John Piper, Bucks Mills Cabin
Perched above the sea in the ancient fishing hamlet of Bucks Mills, the Cabin was the studio and summer residence of painters Judith Ackland and Mary Stella Edwards. More recently the Cabin has been used as a space for artist residencies, to keep this artistic heritage alive.
John Piper has been an artist for over 40 years, turning professional in 2015, covering all genres of art including Watercolours, Acrylics, Oils, Pastels, Pencil as well as venturing into stone carving and wood carving. He specialises in fine detailed and loose style watercolour paintings of cottages and buildings of historical interest as well as local North Devon land and seascapes.
What is your artistic inspiration?
My art is inspired by the natural world around me in the beautiful North Devon biosphere reserve with its unspoilt landscapes and dramatic coastline. I am inspired by the history and historical buildings of the area as well as the incredible and forever changing huge skies and breathtaking glimpses of meteorological phenomena. I am inspired by the diverse and wonderful flora and fauna of the North Devon countryside which is reflected in my paintings and stone sculpture.
What will you do during your residency at Bucks Mills Cabin?
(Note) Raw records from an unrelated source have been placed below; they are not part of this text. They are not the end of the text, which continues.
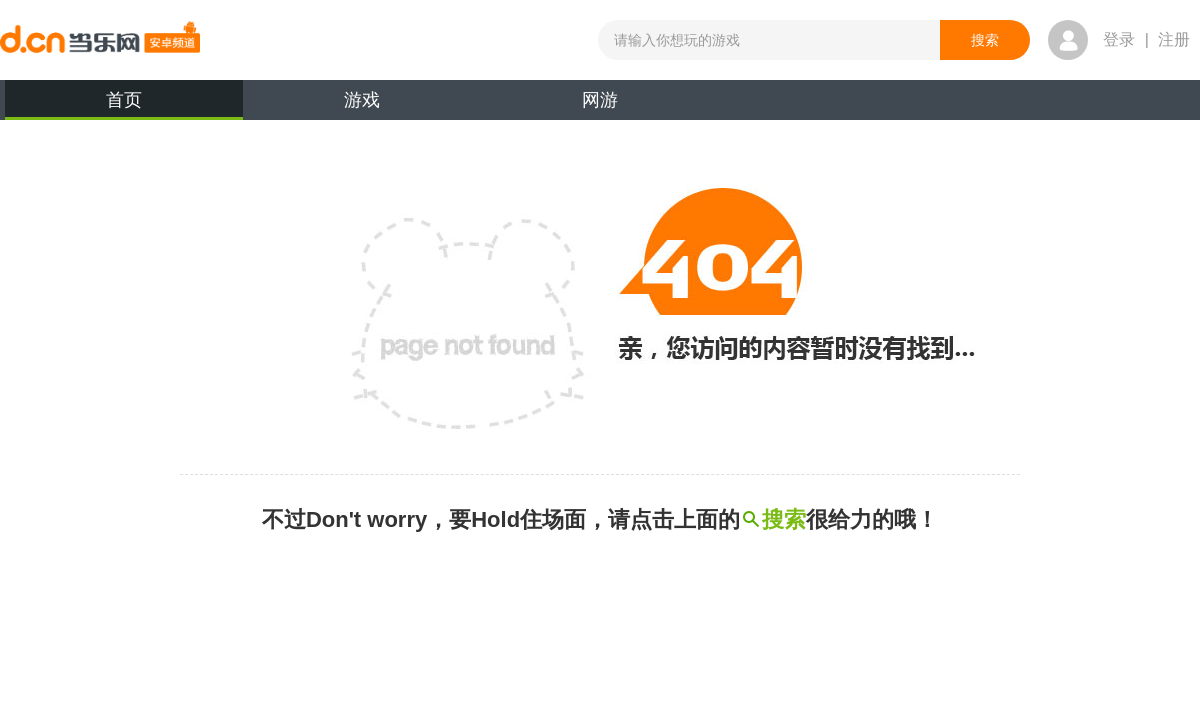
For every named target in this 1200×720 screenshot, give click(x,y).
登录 (1119, 39)
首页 (124, 105)
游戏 (362, 100)
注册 (1174, 39)
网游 (600, 100)
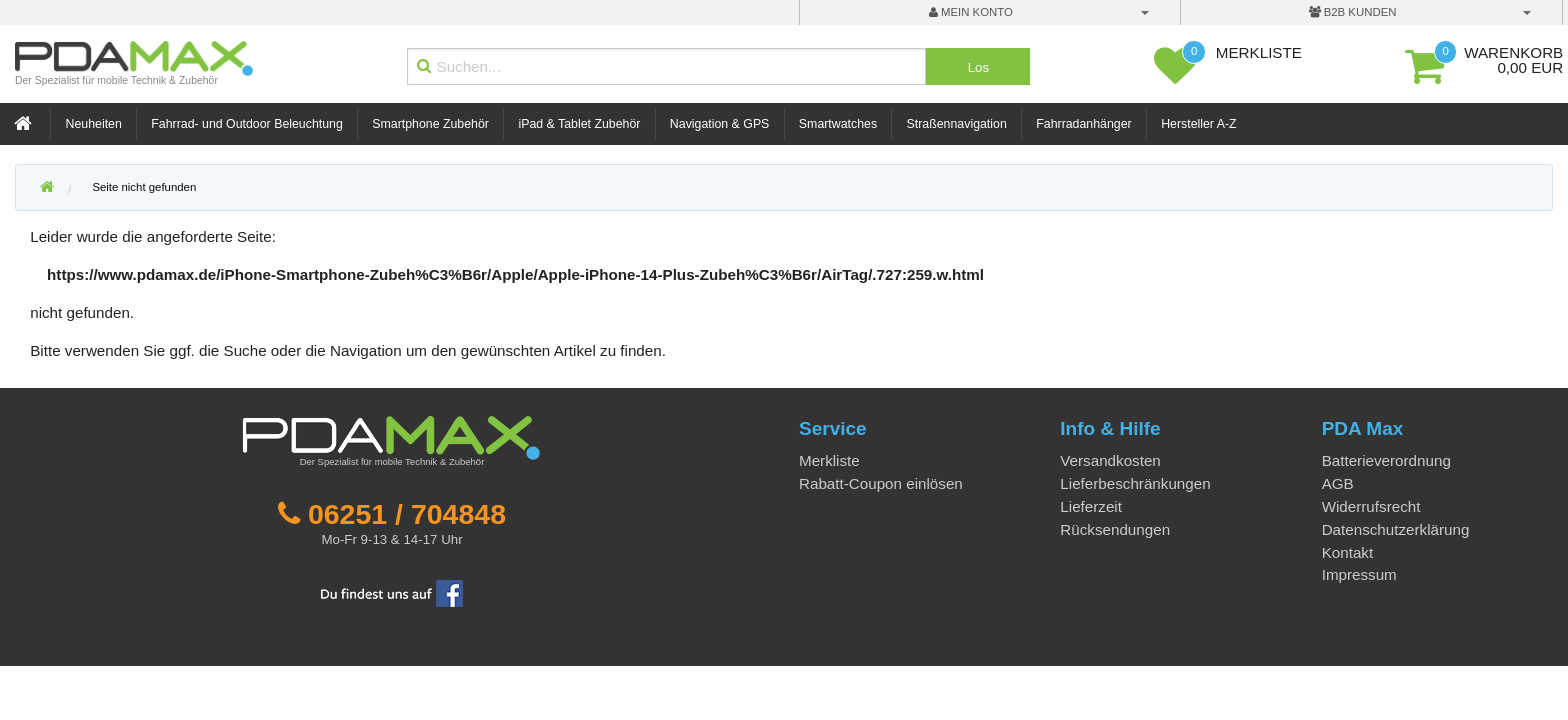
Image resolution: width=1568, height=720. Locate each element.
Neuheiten (94, 124)
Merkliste (829, 460)
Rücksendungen (1115, 529)
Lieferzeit (1091, 506)
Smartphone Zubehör (430, 124)
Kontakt (1348, 552)
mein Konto (971, 12)
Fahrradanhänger (1083, 124)
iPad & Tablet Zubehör (579, 124)
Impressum (1359, 574)
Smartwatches (838, 124)
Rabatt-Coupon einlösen (881, 483)
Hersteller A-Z (1198, 124)
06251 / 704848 (407, 514)
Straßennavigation (957, 124)
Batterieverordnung (1386, 460)
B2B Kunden (1353, 12)
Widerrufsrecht (1371, 506)
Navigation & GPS (720, 124)
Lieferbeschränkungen (1135, 483)
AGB (1338, 483)
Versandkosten (1110, 460)
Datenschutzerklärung (1396, 529)
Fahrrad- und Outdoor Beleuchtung (246, 124)
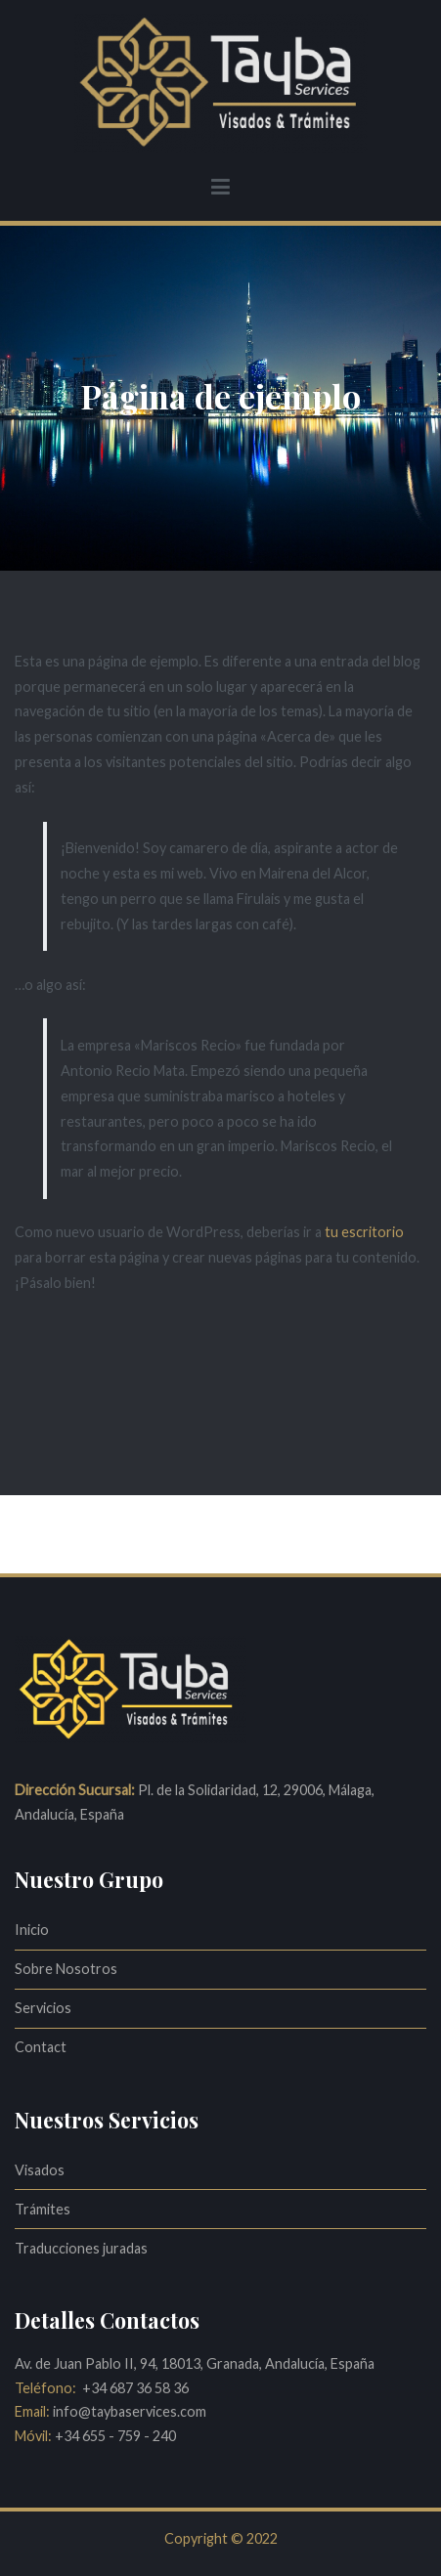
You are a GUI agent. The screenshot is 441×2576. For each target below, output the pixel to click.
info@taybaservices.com (128, 2411)
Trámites (42, 2209)
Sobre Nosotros (66, 1968)
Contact (40, 2047)
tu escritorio (364, 1232)
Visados (40, 2170)
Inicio (32, 1929)
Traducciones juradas (81, 2248)
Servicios (43, 2007)
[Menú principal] (220, 187)
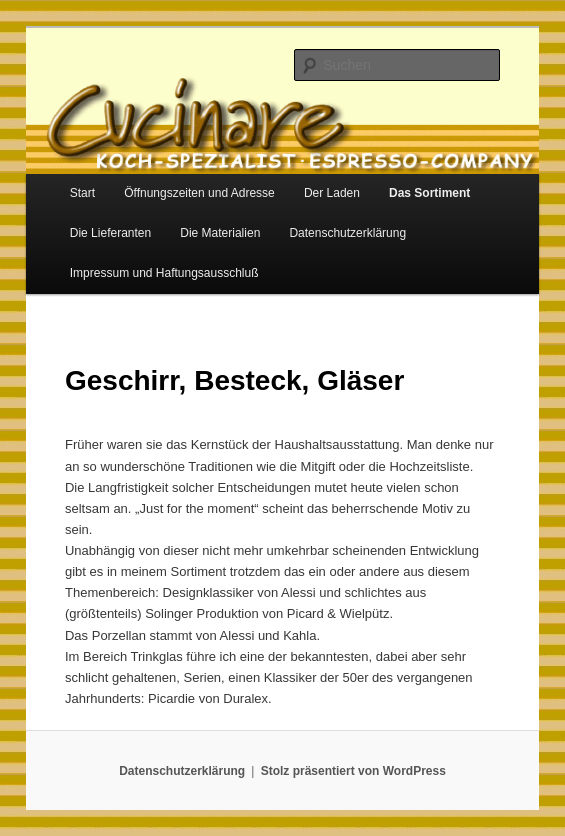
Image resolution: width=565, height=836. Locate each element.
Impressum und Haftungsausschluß (164, 273)
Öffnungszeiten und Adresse (199, 193)
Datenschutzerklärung (347, 233)
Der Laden (332, 193)
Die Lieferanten (110, 233)
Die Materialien (220, 233)
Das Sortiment (429, 193)
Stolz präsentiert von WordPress (353, 771)
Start (82, 193)
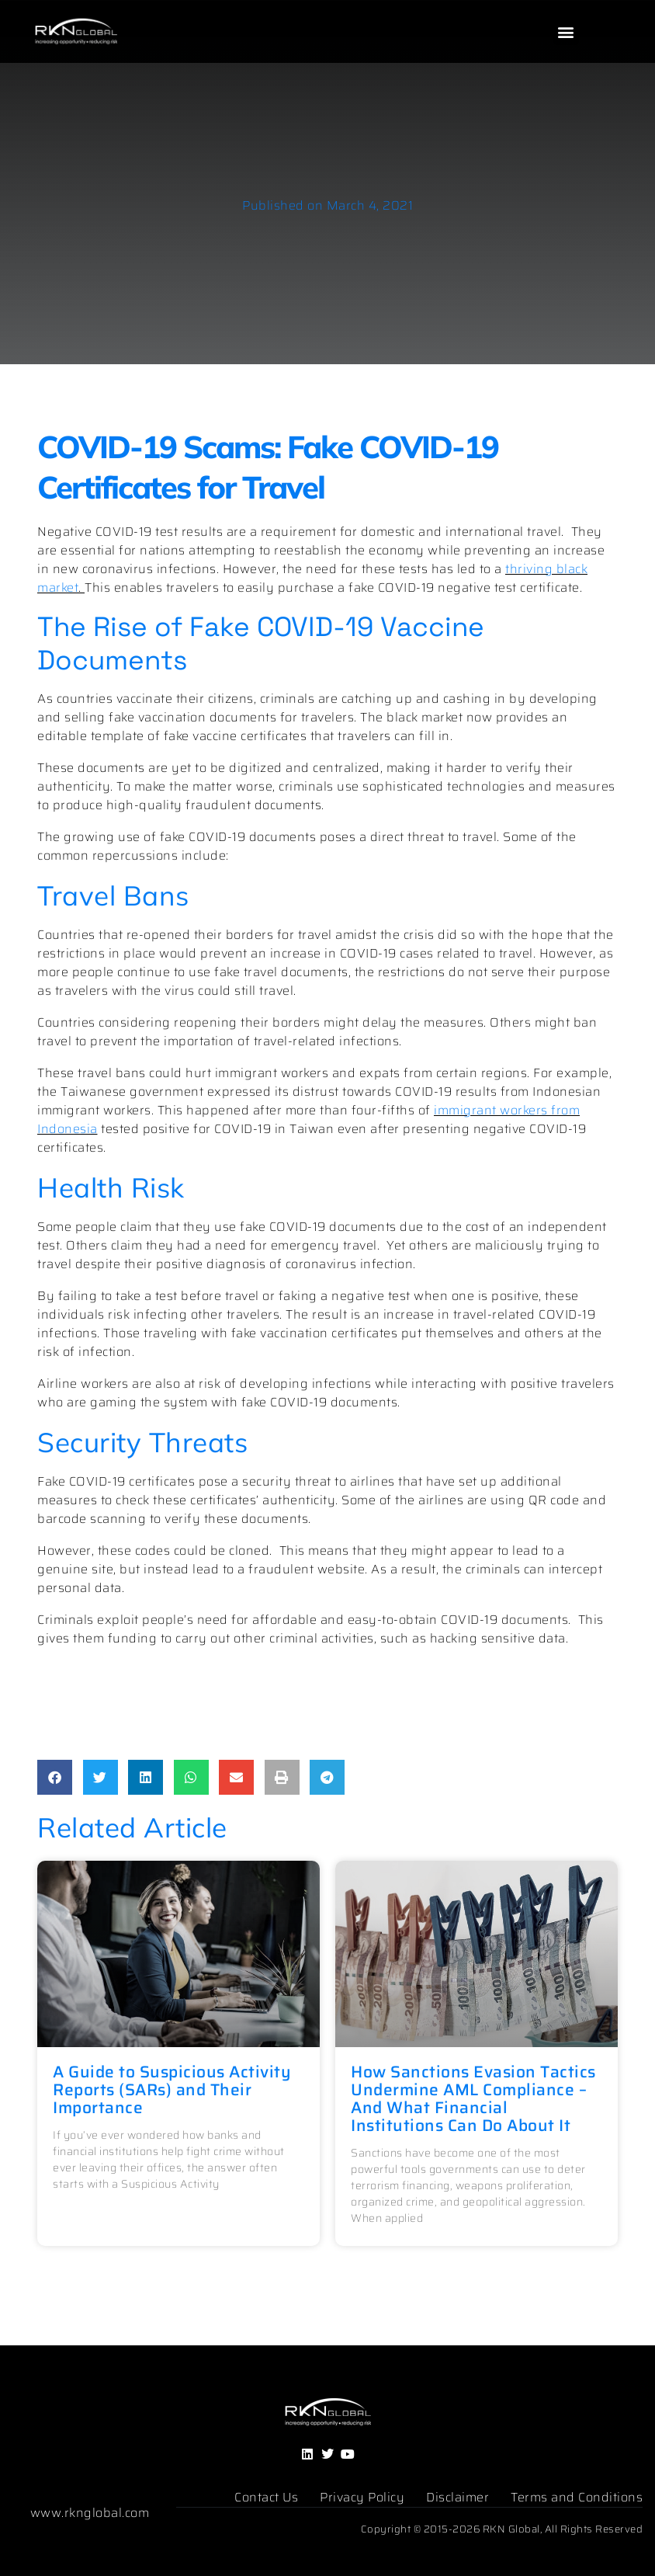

I will be producing a body of work capturing the village of Bucks Mills, the local coastline, woodlands and the Artists Cabin using various mediums, watercolour, acrylic, oils and also natural pigments such as Bideford Black and any other earth pigments I can source from the location. I plan to incorporate these natural pigments and use natural watercourses in all my work to give my paintings a sense of place. I intend to be painting both in the cabin and on location around the Bucks Mills area.
How has Bucks Mills Cabin inspired your work? What makes this place special?
As with the Cabins original occupants I am inspired by the dramatic location and endless opportunities for paintings. I feel that by painting at the cabin I am in some way continuing the work and love of the location sadly cut short after Judith Ackland passed away in 1971. This place is special in so many ways, its stunning location, its history, its peacefulness and its ability to inspire so much creativity for so many years. It’s a little time capsule that’s so evocative it cannot fail to inspire any artist.
Are there any other National Trust places that have inspired you?
At a time of much uncertainty in my working life I made a visit to Overbeck’s in Salcombe where I was inspired by a local artist and it’s where I made a life changing decision to follow my heart and become a full time artist and sculptor.
What advice would you give to someone wanting to paint or illustrate?
My advice to any aspiring artist is to just simply have a go, keep at it and don’t be put off by critics. The more you paint the free’r your art will become and your style will start to show through. Paint what you enjoy and don’t get bogged down with selling and exhibiting. If you’re not painting for yourself then you’re not putting yourself into your painting and above all just enjoy it, the rest will follow.